The total cost, c, in dollars of operating a factory that produces kitchen utensils is C(x)=0.5x^2+40x+8000, where x is the number of items produced in thousands.
a)Determine the marginal cost of producing 5000itmes and compare this with the actual cost of producing the 5001st item.
Ans: C'(5)= 5+40=45 and the comparison is C(5.001)-c(5)=-.045
b) The average cost is found by dividing the total cost by the number of items produced. Determine the average cost of producing 5000items.
Ans: avg cost = total cost/5000
=$1.64
c)Determine the rate of change of the average cost of producing 5000 items. Interpret this value.
Ans: i tried to finding the derivative of the avg cost but i don't get the required ans -0.32
c) (unless I am not reading this correctly)
according to the definition
avg(x) = (0.5x^2+40x+8000)/x
= .5x + 40 + 8000/x
avg '(x) = .5 - 8000/x^2
avg '(5000) = .5 - 8000/5000^2 = .4998
x is the number of items produced in thousands
To find the average cost at 5000 items, we divide the total cost by the number of items (in thousands):
Average Cost = Total Cost / Number of Items
In this case, the number of items is 5000 (in thousands). The total cost can be found by substituting x = 5 into the cost function C(x):
C(5) = 0.5(5^2) + 40(5) + 8000
= 0.5(25) + 200 + 8000
= 12.5 + 200 + 8000
= 8212.5
Therefore, the average cost of producing 5000 items is:
Average Cost = 8212.5 / 5000
= $1.64
Now, to determine the rate of change of the average cost of producing 5000 items, we need to find the derivative of the average cost function. The average cost function is given by:
Average Cost = C(x) / x
Where C(x) is the cost function, and x is the number of items in thousands.

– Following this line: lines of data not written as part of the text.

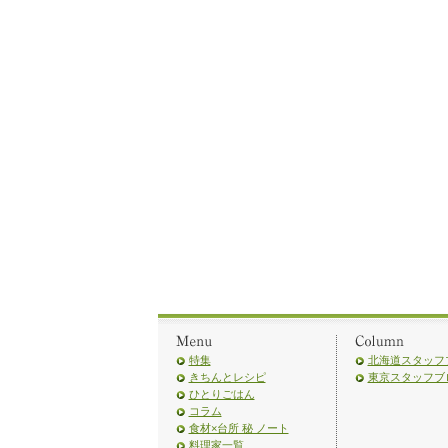
特集
北海道スタッフ
きちんとレシピ
東京スタッフブ
ひとりごはん
コラム
食材×台所 秘 ノート
料理家一覧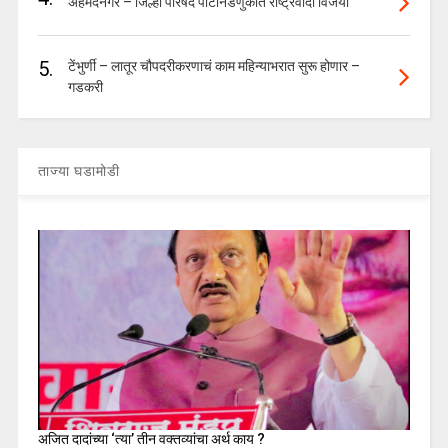
अहमदनगर – जिल्हा परिषद पोटनिडणुकीत राष्ट्रवादी विजयी
5.
टेंभुर्णी – लातूर चौपदरीकरणाचं काम महिन्याभरात सुरू होणार –
गडकरी
ताज्या घडामोडी
अजित दादांच्या ‘त्या’ तीन वक्तव्यांचा अर्थ काय ?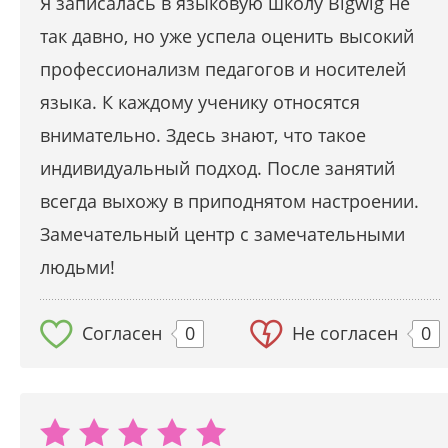
Я записалась в языковую школу Bigwig не
так давно, но уже успела оценить высокий
профессионализм педагогов и носителей
языка. К каждому ученику относятся
внимательно. Здесь знают, что такое
индивидуальный подход. После занятий
всегда выхожу в приподнятом настроении.
Замечательный центр с замечательными
людьми!
Согласен
0
Не согласен
0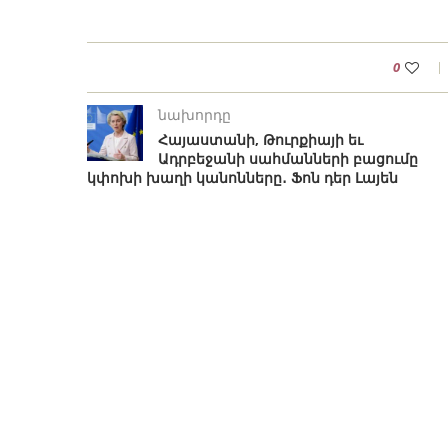
0
նախորդը
Հայաստանի, Թուրքիայի եւ
Ադրբեջանի սահմանների բացումը
կփոխի խաղի կանոնները․ Ֆոն դեր Լայեն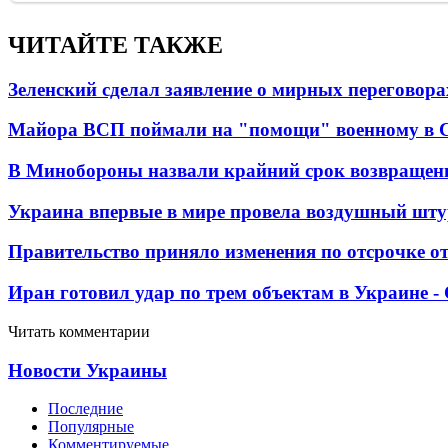
ЧИТАЙТЕ ТАКЖЕ
Зеленский сделал заявление о мирных переговора
Майора ВСП поймали на "помощи" военному в
В Минобороны назвали крайний срок возвращен
Украина впервые в мире провела воздушный шту
Правительство приняло изменения по отсрочке о
Иран готовил удар по трем объектам в Украине 
Читать комментарии
Новости Украины
Последние
Популярные
Комментируемые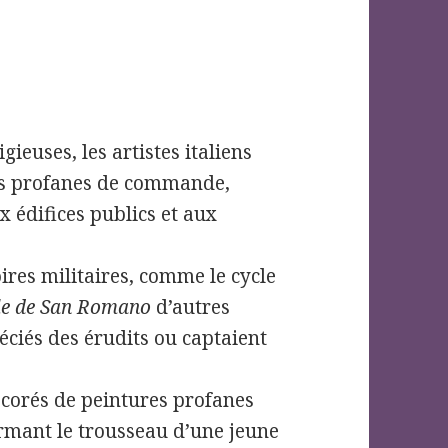
gieuses, les artistes italiens
s profanes de commande,
x édifices publics et aux
res militaires, comme le cycle
lle de San Romano
d’autres
éciés des érudits ou captaient
décorés de peintures profanes
ermant le trousseau d’une jeune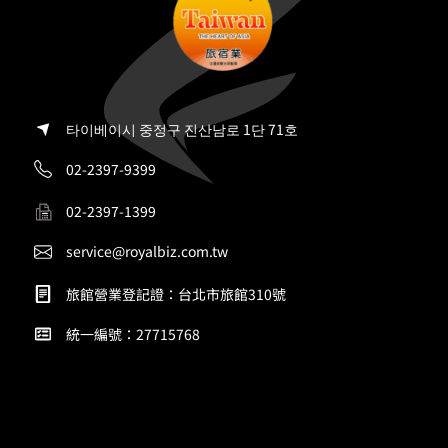
타이베이시 중정구 진산남로 1단 71호
02-2397-9399
02-2397-1399
service@royalbiz.com.tw
旅館營業登記證：台北市旅館310號
統一編號：27715768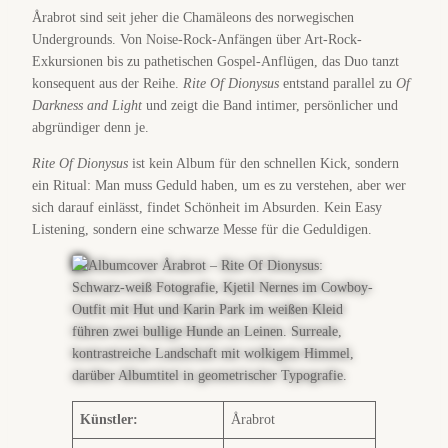
Årabrot sind seit jeher die Chamäleons des norwegischen
Undergrounds. Von Noise-Rock-Anfängen über Art-Rock-
Exkursionen bis zu pathetischen Gospel-Anflügen, das Duo tanzt
konsequent aus der Reihe.
Rite Of Dionysus
entstand parallel zu
Of
Darkness and Light
und zeigt die Band intimer, persönlicher und
abgründiger denn je.
Rite Of Dionysus
ist kein Album für den schnellen Kick, sondern
ein Ritual: Man muss Geduld haben, um es zu verstehen, aber wer
sich darauf einlässt, findet Schönheit im Absurden. Kein Easy
Listening, sondern eine schwarze Messe für die Geduldigen.
Künstler:
Årabrot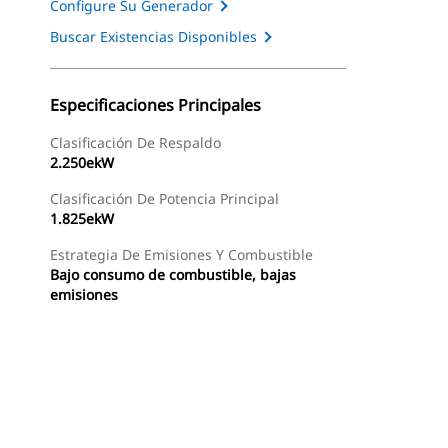
Configure Su Generador
Buscar Existencias Disponibles
Especificaciones Principales
Clasificación De Respaldo
2.250ekW
Clasificación De Potencia Principal
1.825ekW
Estrategia De Emisiones Y Combustible
Bajo consumo de combustible, bajas
emisiones
as
Galería
Buscar Un Distribuidor
Consultar Precio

Differentiating the average cost function with respect to x, we get:
d(Average Cost) / dx = (dC(x) / dx - C(x)) / x^2
Substituting x = 5 into this expression, we have:
d(Average Cost) / dx = (C'(5) - C(5)) / (5^2)
To find C'(5), we differentiate the cost function C(x) with respect to x:
C'(x) = dC(x) / dx = 1x^2 + 40x + 0
Therefore,
C'(5) = 1(5^2) + 40(5) + 0
= 25 + 200
= 225
Substituting the values into the expression for the rate of change of the average cost:
d(Average Cost) / dx = (225 - 8212.5) / (5^2)
= (-7987.5) / 25
= -319.5
So, the rate of change of the average cost of producing 5000 items is -319.5. This means that for each additional item produced, the average cost would decrease by $319.5.
To determine the rate of change of the average cost of producing 5000 items, we need to find the derivative of the average cost function.
The average cost, AC(x), is given by dividing the total cost, C(x), by the number of items produced, x:
AC(x) = C(x) / x
The total cost function, C(x), is given as C(x) = 0.5x^2 + 40x + 8000. To find the derivative of the average cost function, we need to differentiate both the numerator and denominator separately.
1. Differentiating the numerator:
To differentiate 0.5x^2 + 40x + 8000 with respect to x, we can apply the power rule and sum rule of differentiation:
dC(x)/dx = d(0.5x^2)/dx + d(40x)/dx + d(8000)/dx
= (0.5 * 2x) + 40 + 0
= x + 40
2. Differentiating the denominator:
The derivative of x is 1.
Now, we can find the derivative of the average cost function:
d(AC(x))/dx = (x + 40) / x
To determine the rate of change of the average cost of producing 5000 items, we substitute x = 5000 into the derivative:
d(AC(x))/dx = (5000 + 40) / 5000
= 5040 / 5000
= 1.008
Interpretation:
The rate of change of the average cost of producing 5000 items is approximately 1.008. This means that for each additional item produced beyond the initial 5000 items, the average cost increases by approximately $1.008.